How are forgiveness, mercy, and love related?
All three are moral virtues. Agape is the over-arching virtue out of which forgiveness emerges. Mercy does not necessarily emerge out of agape because mercy does not always require serving others through one’s own pain, as occurs in agape. The judge who shows mercy to a defendant by reducing a deserved sentence is not necessarily suffering in love for that defendant. Thus, not all aspects of mercy flow from agape. Forgiveness includes a number of virtues such as patience, kindness, and having mercy on others who behave badly. So, forgiveness is a specific part of agape. Forgiveness includes mercy, but mercy is not an over-arching virtue out of which forgiveness emerges. That distinction belongs to agape.
How is forgiveness related to love?
Forgiveness is being good to those who are not good to you.
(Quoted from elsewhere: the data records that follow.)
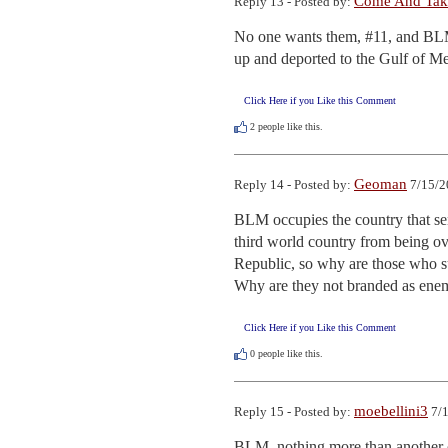
Come And Take
Reply 13 - Posted by:
No one wants them, #11, and BLM i
up and deported to the Gulf of Me
Click Here if you Like this Comment
2
people like this.
Geoman
Reply 14 - Posted by:
7/15/2
BLM occupies the country that sen
third world country from being ov
Republic, so why are those who s
Why are they not branded as enem
Click Here if you Like this Comment
0
people like this.
moebellini3
Reply 15 - Posted by:
7/1
BLM, nothing more than another c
Love, particularly the most difficult form of love, what the Greeks call agape, is to be good to those who are in need of your services, even when it is difficult to offer this love. Forgiveness is one expression of agape. Forgiveness is a specific form of agape in that forgiving takes place specifically in the context of another person being unjust, even cruel, to the forgiver.
There are other examples of agape that do not include forgiveness. For example, a mother who is up all night with a sick child is showing agape because this is difficult and necessary and she does so out of goodness for her child. Forgiveness can occur exclusively in the human heart as the forgiver sees the hurtful other as possessing inherent worth and commits to the betterment of the other. In agape, there is the action within the human heart and mind, but in addition, there is the action of deliberately assisting people in need.
How is forgiveness related to mercy?
Forgiveness is being good to those who are not good to you. Mercy is refraining from punishing a person who deserves that punishment because of unjust behavior. Both are moral virtues and so hold that in common. When people forgive, they exercise mercy in that as they forgive they do not give an eye-for-an-eye to the one who hurt you. Instead, the forgiver offers a hand up to the person to come and join you as a person of worth. Mercy as part of forgiveness is a specific expression of mercy in that this mercy is occurring in the context of being treated unjustly by another or others.
There are other examples of mercy that do not include forgiveness. For example, legal pardon is a form of mercy in that a judge may reduce a deserved sentence within a court of law. The judge offering legal pardon never is the one who was treated unjustly by the defendant. Forgiveness, as a personal decision, occurs within the human heart, not in a court of law. Thus, forgiveness includes mercy, but mercy can occur in entirely different contexts than forgiveness. Further, forgiveness does not involve only exercising the moral virtue of mercy. Forgiveness also is an expression of love, particularly agape or the kind of love that is challenging and even costly to the forgiver.
In your experience, when do children begin to truly forgive parents who have behaved very badly?
In my experience, people tend to start forgiving parents once the children are emerging into adulthood and are beginning to leave home or have left home. Before that, the child is both very dependent on the parents for basic needs and, when young, does not necessarily have the cognitive insight regarding how deeply unjust the parental behavior is. The young adult can be shocked at the depth of anger and at the seriousness of the parental injustice when looking back. Because of this, the struggle to forgive can take time, but definitely is well worth it. The forgiving might lead to a genuine reconciliation with the parent, if the parent also wishes to reconcile, which, in my experience, most parents want.